September und Oktober (Die Anfänge)

Das ist das Leben - ein zum größten Teil von mir nicht ausgeführtes Experiment. - H. D. Thoreau Walden


Von Zuhause loszukommen viel mir sehr schwer. Schwerer noch als ich es erwartet hätte.
Seit dem ich mich nach einer kurzen Erfahrung des Probearbeitens endgültig dazu entschieden hatte ein FSJ auf dem Hof Naatsaku Talu in Estland zu machen, hatte ich stets Vorfreude im Kopf. Dann rückte der Ernst näher. Letzte Besorgungen standen an, ein Vorbereitungsseminar und eine Abschiedsparty. Wie schwer es mir doch viel mich zu verabschieden, wurde mir dann am Ende des Vorbereitungsseminars wieder bewusst. Die Abschiedszeremonie kam mir wie eine Folter vor, bei der ich mich allerdings glücklicherweise freiwillig zum Abbruch entscheiden konnte.
Auch Zuhause wurde mir zunehmend bewusst auf was ich mich für Risiken und Erfahrungen eingelassen hatte.

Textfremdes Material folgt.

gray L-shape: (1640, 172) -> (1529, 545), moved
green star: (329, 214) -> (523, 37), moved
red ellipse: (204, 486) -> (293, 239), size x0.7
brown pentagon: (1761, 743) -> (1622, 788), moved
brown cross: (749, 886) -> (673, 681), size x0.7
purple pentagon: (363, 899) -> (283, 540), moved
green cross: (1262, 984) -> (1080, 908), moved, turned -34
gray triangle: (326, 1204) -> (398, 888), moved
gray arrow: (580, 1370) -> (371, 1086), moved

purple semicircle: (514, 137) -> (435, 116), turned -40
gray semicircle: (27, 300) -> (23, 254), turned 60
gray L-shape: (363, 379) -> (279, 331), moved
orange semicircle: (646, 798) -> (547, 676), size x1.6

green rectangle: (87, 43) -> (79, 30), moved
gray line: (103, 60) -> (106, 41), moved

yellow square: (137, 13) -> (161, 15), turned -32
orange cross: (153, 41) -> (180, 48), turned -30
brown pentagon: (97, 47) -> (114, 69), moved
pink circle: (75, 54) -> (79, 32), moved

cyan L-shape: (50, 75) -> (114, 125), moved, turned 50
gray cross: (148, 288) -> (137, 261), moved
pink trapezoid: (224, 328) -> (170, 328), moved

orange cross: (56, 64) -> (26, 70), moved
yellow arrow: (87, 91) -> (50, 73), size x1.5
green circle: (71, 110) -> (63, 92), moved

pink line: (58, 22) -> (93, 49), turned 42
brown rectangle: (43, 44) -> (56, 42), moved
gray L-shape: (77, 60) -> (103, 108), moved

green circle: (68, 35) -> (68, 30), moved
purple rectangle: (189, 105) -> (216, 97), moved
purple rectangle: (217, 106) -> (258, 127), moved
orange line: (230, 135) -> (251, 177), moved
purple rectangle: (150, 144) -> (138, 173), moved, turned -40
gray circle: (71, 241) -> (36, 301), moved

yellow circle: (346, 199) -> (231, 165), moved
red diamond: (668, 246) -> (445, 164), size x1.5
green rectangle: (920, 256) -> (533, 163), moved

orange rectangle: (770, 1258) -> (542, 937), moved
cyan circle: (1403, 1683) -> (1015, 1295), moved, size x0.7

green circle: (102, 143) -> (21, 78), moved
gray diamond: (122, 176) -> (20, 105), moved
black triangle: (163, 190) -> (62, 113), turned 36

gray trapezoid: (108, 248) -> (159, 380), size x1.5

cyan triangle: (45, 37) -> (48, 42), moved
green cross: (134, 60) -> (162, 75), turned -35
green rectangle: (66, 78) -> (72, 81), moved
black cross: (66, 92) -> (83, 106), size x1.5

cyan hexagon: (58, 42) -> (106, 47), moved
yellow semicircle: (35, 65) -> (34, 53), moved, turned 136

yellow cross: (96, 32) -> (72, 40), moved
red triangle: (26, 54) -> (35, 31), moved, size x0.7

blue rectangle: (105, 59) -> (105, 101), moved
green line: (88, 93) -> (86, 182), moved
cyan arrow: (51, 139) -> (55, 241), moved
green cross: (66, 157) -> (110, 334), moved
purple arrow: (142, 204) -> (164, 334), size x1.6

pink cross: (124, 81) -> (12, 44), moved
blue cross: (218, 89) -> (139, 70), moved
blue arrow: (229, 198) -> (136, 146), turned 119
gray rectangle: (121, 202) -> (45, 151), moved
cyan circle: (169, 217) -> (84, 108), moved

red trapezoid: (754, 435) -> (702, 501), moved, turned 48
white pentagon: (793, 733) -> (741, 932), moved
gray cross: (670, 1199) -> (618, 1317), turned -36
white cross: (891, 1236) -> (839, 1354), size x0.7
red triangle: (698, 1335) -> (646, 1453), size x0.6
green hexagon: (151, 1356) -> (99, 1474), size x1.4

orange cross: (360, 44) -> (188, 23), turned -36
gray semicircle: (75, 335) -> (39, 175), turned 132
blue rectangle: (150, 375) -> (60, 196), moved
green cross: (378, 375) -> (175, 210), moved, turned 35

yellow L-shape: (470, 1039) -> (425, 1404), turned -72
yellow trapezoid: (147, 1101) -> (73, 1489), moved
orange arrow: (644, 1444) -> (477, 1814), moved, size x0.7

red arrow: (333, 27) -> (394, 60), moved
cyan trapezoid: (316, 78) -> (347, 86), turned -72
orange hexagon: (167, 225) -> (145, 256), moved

Ich entschied mich gegen eine Abschiedsparty, die ich dann doch veranstaltete. Den Tag darauf ging es mir ähnlich wie vor der Nacht des Geburtstages. Gedanken zu letzten Malen (für eine lange Zeit) strichen mir durch den Kopf. Das letzte Familienessen, die letzte Folge der Serie, von mir und meiner Schwester. Nur dass es eben nicht das letzte Mal vor einem gewissen Lebensjahr war, sondern für einen Großteil des kommenden Lebensjahres.

In den 26 Stunden Fahrt merkte ich sofort den Wandel ins "östliche". Die sowjetisch geprägte Architektur und die für meine Verhältnisse billigen Tankstellenpreise, stachen mir dabei speziell ins Auge. Als es dann, von Polen aus, nach Norden ging wurde das Land flacher, Städte seltener und auch der Flair wandelte sich.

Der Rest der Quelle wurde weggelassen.